Oferta a la que el jefe del Gobierno ha respondido con el silencio, cuando no con el desprecio, porque el proyecto de Sánchez, desde la moción de censura que le aupó a la Presidencia no es España ni para España, sino para satisfacer sus propias ambiciones y permanecer el mayor tiempo posible en La Moncloa. Y hoy eso sólo se lo garantiza el acuerdo con los populistas y los independentistas, los enemigos de España y del sistema democrático y de libertades del 78, representados por el Parlamento y la Monarquía Parlamentaria a los que intentan desprestigiar y socavar.

El proyecto de Sánchez no es España ni para España, sino permanecer el mayor tiempo posible en La Moncloa y hoy eso sólo se lo garantizan los populistas y los independentistas

En esta deriva a Sánchez sólo le puede parar el PSOE, por eso el empeño de sus socios y de los sanchistas de acabar con Felipe González y la "vieja guardia", o las condiciones de Bruselas vía Berlín que le obliguen romper esas amistades peligrosas si quiere recibir el dinero ese fondo europeo de reconstrucción que más que un rescate a España será un rescate a Sánchez y a sus intereses personales de supervivencia en el poder.

Esta última es también la razón por la que Sánchez ha dado el visto bueno a la candidatura de la ministra de Economía, Nadia Calviño, ha presidir el Eurogrupo, a sabiendas que de conseguirse eso le aboca a un enfrentamiento con su socio podemita y a rendirse ante las exigencias de reformas y recortes de gastos y de servicios que le van a imponer desde Bruselas para recibir esos más de 144.000 millones del fondo europeo de reconstrucción, empezando por no tocar la reforma laboral, al menos en sus aspectos esenciales.

Dineros que son imprescindibles para la reconstrucción de España, sobre todo tras la última revisión del FMI que nos sitúa a la cabeza del hundimiento económico mundial. Pero esos dineros son sobre todo el rescate de Sánchez y su garantía de supervivencia, al menos hasta el final de la legislatura. Un rescate que como me comenta un relevante ex diputado socialista "Pedro va a pagar cueste lo que cueste, caiga quien caiga y traicionando a quien tenga que traicionar".

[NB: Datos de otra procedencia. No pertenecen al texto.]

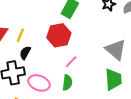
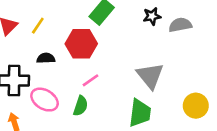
yellow line: (20, 35) -> (38, 26), moved
black semicircle: (25, 53) -> (46, 58), moved, turned 48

De ahí que accediera a defender a Felipe González, al que detesta, porque permitir que los únicos defensores del expresidente fueran Pablo Casado y Ciudadanos – que fueron los primeros en hacerlo- era una ignominia que muchos socialistas de verdad, no los gregarios del sanchismo, no le iban a consentir ni a perdonar. Y de ahí también ese aparente clima de distensión y de consenso entre socialistas, populares y ciudadanos para aprobar el decreto de la llamada nueva normalidad y el respaldo a Calviño para Europa. Una concordia aparente que, me gustaría equivocarme, apunta más a ser un espejismo por necesidad que ese cambio de clima político que España necesita y que los españoles demandamos.